The Respondent argued that the British Columbia Court of Appeal did not err in its analysis and that it was appropriate to adopt the test in Pitt v. Holt, as several other commonwealth jurisdictions have done.

Majority decision

An eight-judge majority ruled in favour of the Crown. It rejected the application of Pitt v. Holt in Canadian law, holding that the principles articulated in Fairmont were not limited to rectification but were broadly applicable to all equitable remedies in the context of tax mistakes. The effect of this broad application is to broadly prohibit relief in equity in order to accomplish “retroactive tax planning,” even where the taxpayer could not reasonably have anticipated the negative tax result , unless the test for rectification established in Fairmont and Jean Coutu can be met.

In particular, the majority described the relevant principles of general application arising out of Fairmont as follows:

  • “Tax consequences do not flow from contracting parties’ motivations or objectives”, but rather “from the freely chosen legal relationships, as established by their transactions”;
  • While taxpayers may structure their affairs so as to reduce their tax liability, this cuts both ways: they may also be taken as having structured their affairs in such a way that increased their tax liability, and are not to be accorded a benefit based on what they could have done if they knew better;
  • The proper inquiry is into what the taxpayer agreed to do, any apparent “windfall” for the public treasury from the taxpayer losing a benefit, or for the taxpayer from securing a benefit, is irrelevant; and
  • A court may not modify an instrument merely because a party discovered that its operation generates an adverse and unplanned tax liability.
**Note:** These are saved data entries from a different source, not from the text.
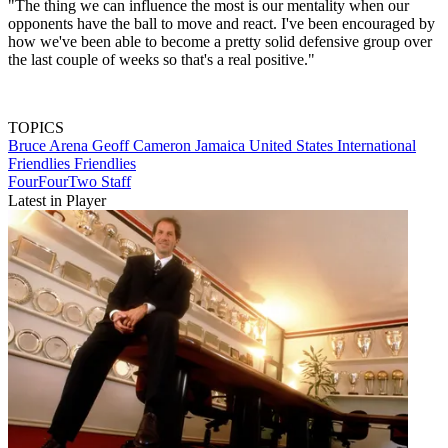
"The thing we can influence the most is our mentality when our
opponents have the ball to move and react. I've been encouraged by
how we've been able to become a pretty solid defensive group over
the last couple of weeks so that's a real positive."
TOPICS
Bruce Arena
Geoff Cameron
Jamaica
United States
International
Friendlies
Friendlies
FourFourTwo Staff
Latest in Player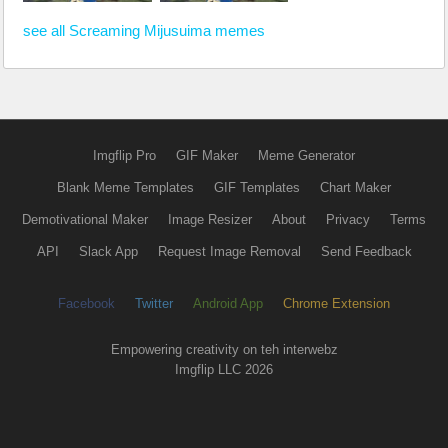
see all Screaming Mijusuima memes
Imgflip Pro
GIF Maker
Meme Generator
Blank Meme Templates
GIF Templates
Chart Maker
Demotivational Maker
Image Resizer
About
Privacy
Terms
API
Slack App
Request Image Removal
Send Feedback
Facebook
Twitter
Android App
Chrome Extension
Empowering creativity on teh interwebz
Imgflip LLC 2026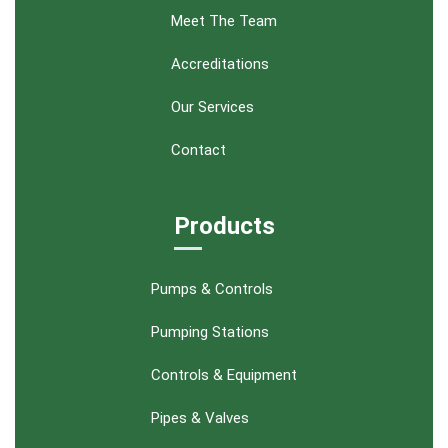
Meet The Team
Accreditations
Our Services
Contact
Products
Pumps & Controls
Pumping Stations
Controls & Equipment
Pipes & Valves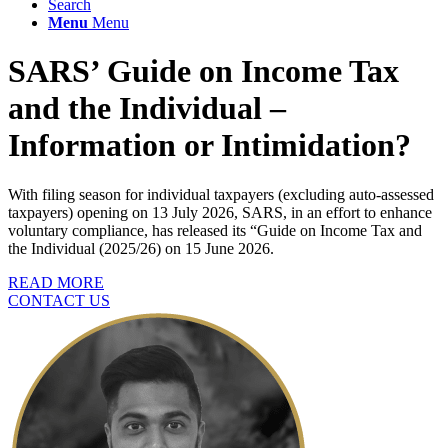
Search
Menu
Menu
SARS’ Guide on Income Tax
and the Individual –
Information or Intimidation?
With filing season for individual taxpayers (excluding auto-assessed
taxpayers) opening on 13 July 2026, SARS, in an effort to enhance
voluntary compliance, has released its “Guide on Income Tax and
the Individual (2025/26) on 15 June 2026.
READ MORE
CONTACT US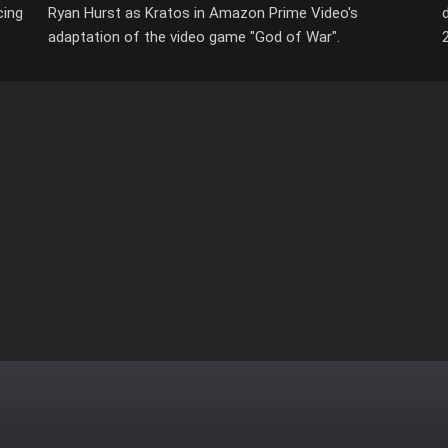
cing
Ryan Hurst as Kratos in Amazon Prime Video's
adaptation of the video game "God of War".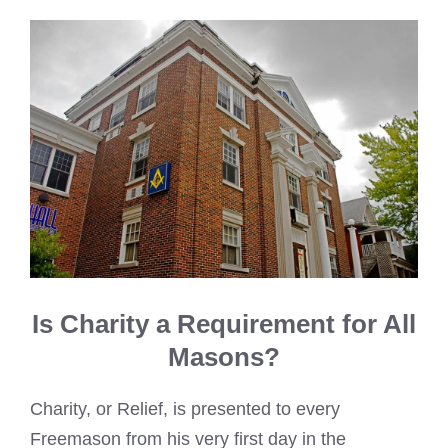
Is Charity a Requirement for All
Masons?
Charity, or Relief, is presented to every
Freemason from his very first day in the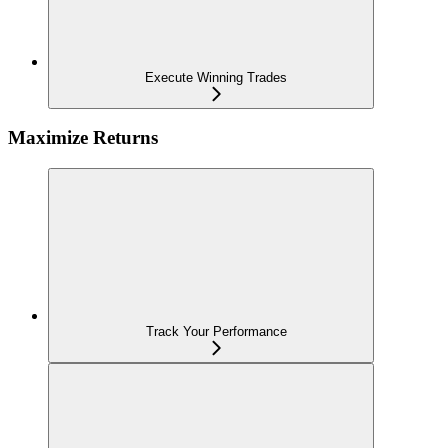
Execute Winning Trades
Maximize Returns
Track Your Performance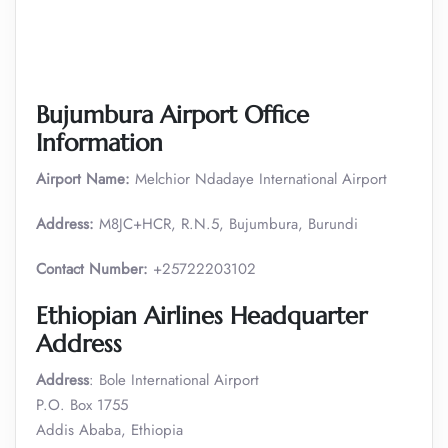
Bujumbura Airport Office
Information
Airport Name:
Melchior Ndadaye International Airport
Address:
M8JC+HCR, R.N.5, Bujumbura, Burundi
Contact Number:
+25722203102
Ethiopian Airlines Headquarter
Address
Address
: Bole International Airport
P.O. Box 1755
Addis Ababa, Ethiopia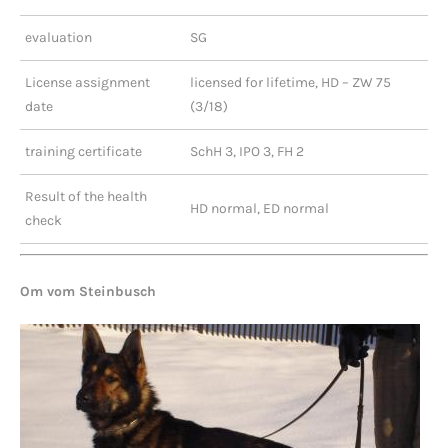
evaluation
SG
License assignment
licensed for lifetime, HD – ZW 75
date
(3/18)
training certificate
SchH 3, IPO 3, FH 2
Result of the health
HD normal, ED normal
check
Om vom Steinbusch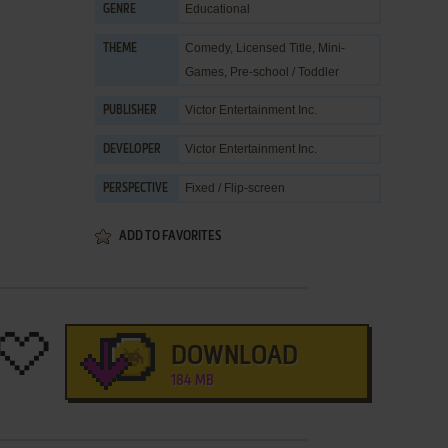
Educational
GENRE
Comedy
,
Licensed Title
,
Mini-
THEME
Games
,
Pre-school / Toddler
Victor Entertainment Inc.
PUBLISHER
Victor Entertainment Inc.
DEVELOPER
Fixed / Flip-screen
PERSPECTIVE
ADD TO FAVORITES
DOWNLOAD
184 MB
The majority concluded that the Court of Appeal’s reliance on Pitt v. Holt flies in the face of the foregoing principles. The divergence in Pitt v. Holt from Canadian law is explicable because English law lacks the prohibition against retroactive tax planning that is set out in Fairmont and Jean Coutu. Furthermore, the Court noted that the conclusion in Pitt v. Holt does not account for the fact that, pursuant to Canadian law, the Minister of National Revenue is obligated to apply the provisions of the Income Tax Act to the transactions taxpayers performed. This is a fundamental feature of the Canadian tax system that ensures that the public has confidence that the Minister is administering the same tax laws in the same way for everyone, without inconsistent exercises of discretion that could undermine the integrity of the system as a whole.

The dissent

Justice Côté, the lone dissenter, largely adopted the reasoning of the British Columbia Court of Appeal. She noted that Fairmont does not stand for the proposition that equitable remedies can never be granted in a tax context, but rather that the test for rectification should be applied indiscriminately to both tax cases and non-tax cases. What follows is that equitable remedies, and rectification specifically, remains available in a tax context so long as the requisite test is satisfied. However, Fairmont only dealt with the requisite test for rectification and contained no discussion of the circumstances in which rescission would be available. She maintained that the test for rescission outlined in Pitt v. Holt is compatible with Canadian law. It does not provide the Minister with the type of broad discretion alleged by the majority, as rescission will not be available unless the requisite test is met.

Implication and takeaways

The effect of the Supreme Court’s decision is to considerably limit the availability of equitable remedies in tax contexts to cases where the test for rectification established in Fairmont and Jean Coutu can be met. This could include, for example, establishing clerical mistakes in a written agreement or producing compelling evidence that an agreement or transaction was improperly recorded.